If the Crimean War changed Tolstoy’s life, another traumatic event – ​​his imprisonment and near execution – changed that of Dostoevsky, who abandoned any pragmatic vision of life and, through an intense spirituality, found his bones. in Pan-Slavism. The great Dosto did not escape a typical aftermath of these “ethnic” loves, and his love for little mother Russia was nourished by hatred towards the West, something he strongly emphasized in his letters, while he traveled to cure himself of his epilepsy through clinics and medical consultations. from… you guessed it: from the West! Those healing trips reaffirmed his conviction that Westerners are spiritually inferior to Russians.
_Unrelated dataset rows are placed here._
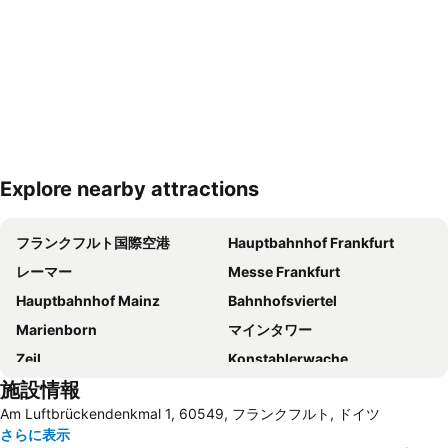
Explore nearby attractions
地図を拡大
フランクフルト国際空港
Hauptbahnhof Frankfurt
レーマー
Messe Frankfurt
Hauptbahnhof Mainz
Bahnhofsviertel
Marienborn
マインタワー
Zeil
Konstablerwache
施設情報
Kurpark Wiesbaden
Altstadt
Am Luftbrückendenkmal 1, 60549, フランクフルト, ドイツ
Nordwestzentrum
Darmstadt-Ost
さらに表示
Höchst
Museumsufer Frankfurt am Main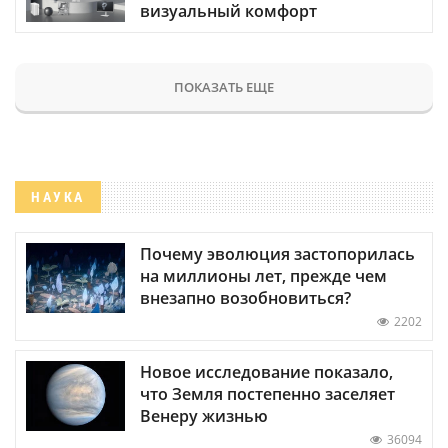
визуальный комфорт
ПОКАЗАТЬ ЕЩЕ
НАУКА
Почему эволюция застопорилась
на миллионы лет, прежде чем
внезапно возобновиться?
2202
Новое исследование показало,
что Земля постепенно заселяет
Венеру жизнью
36094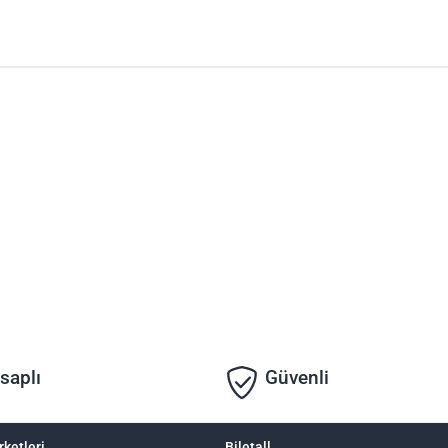
saplı
Güvenli
rketleri
Biletall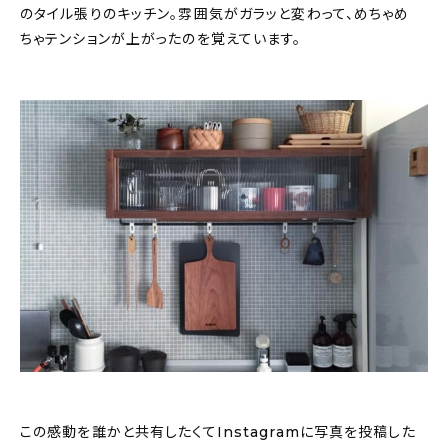
のタイル張りのキッチン。雰囲気がガラッと変わって、めちゃめ
ちゃテンションが上がったのを覚えています。
この感動を誰かと共有したくてInstagramに写真を投稿した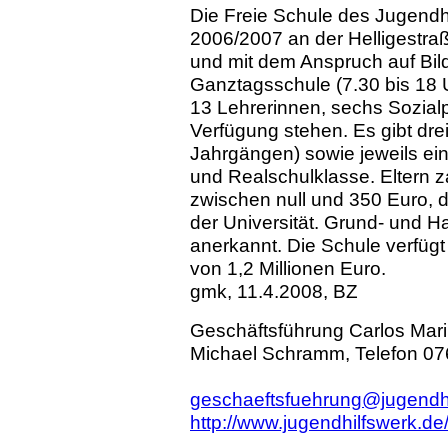
Die Freie Schule
des Jugendh
2006/2007 an der Helligestra
und mit dem Anspruch auf Bil
Ganztagsschule (7.30 bis 18 
13 Lehrerinnen, sechs Sozial
Verfügung stehen. Es gibt drei
Jahrgängen) sowie jeweils ein
und Realschulklasse. Eltern z
zwischen null und 350 Euro, d
der Universität. Grund- und Ha
anerkannt. Die Schule verfügt
von 1,2 Millionen Euro.
gmk, 11.4.2008, BZ
Geschäftsführung Carlos Mari
Michael Schramm, Telefon 07
geschaeftsfuehrung@jugendhi
http://www.jugendhilfswerk.d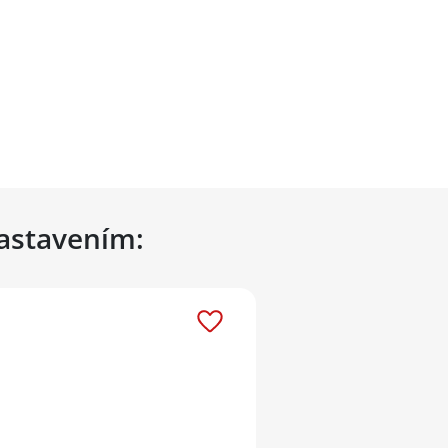
nastavením: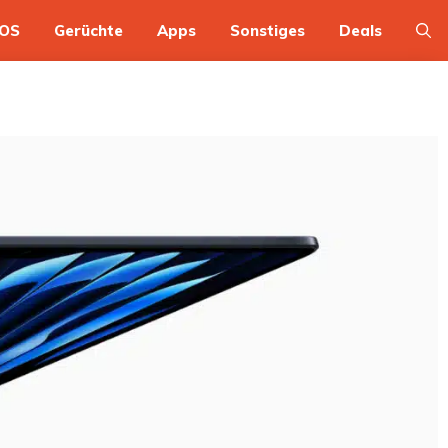
OS
Gerüchte
Apps
Sonstiges
Deals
It would seem, then, that Putin does read Dostoyevesky, although he could also caress, as an excuse, Tolstoy’s messianic idea when, at the beginning of War and peace, puts into the mouth of Anna Pavlovna: «Only Russia must be the savior of Europe». Although she despises us, she would want to save us from ourselves.

My idea about the relationship that can be drawn between Putin and the literature of his country is very similar to that of the professor of Slavic philology Andrew Kaufman: Putin embraces Dostoevsky’s faith in Russian exceptionality and spurns Tolstoyan faith in the universality of human experience and ethics. (although he was never an admirer of what he saw as Western values). If this conclusion is correct, Ukraine is very complicated. The war has reached a point where it cannot be predicted whether the already badly disturbed and cornered Putin (how do you say “shot in the back” in Russian) will use nuclear weapons.

What should be predictable, since it should be planned in detail, is NATO’s response if it does.

I would very much like to know that there are answers planned, that there are politicians ready to give them, and that the Swedish Social Democrats (beautiful souls if there are any) will not have seats in the situation room.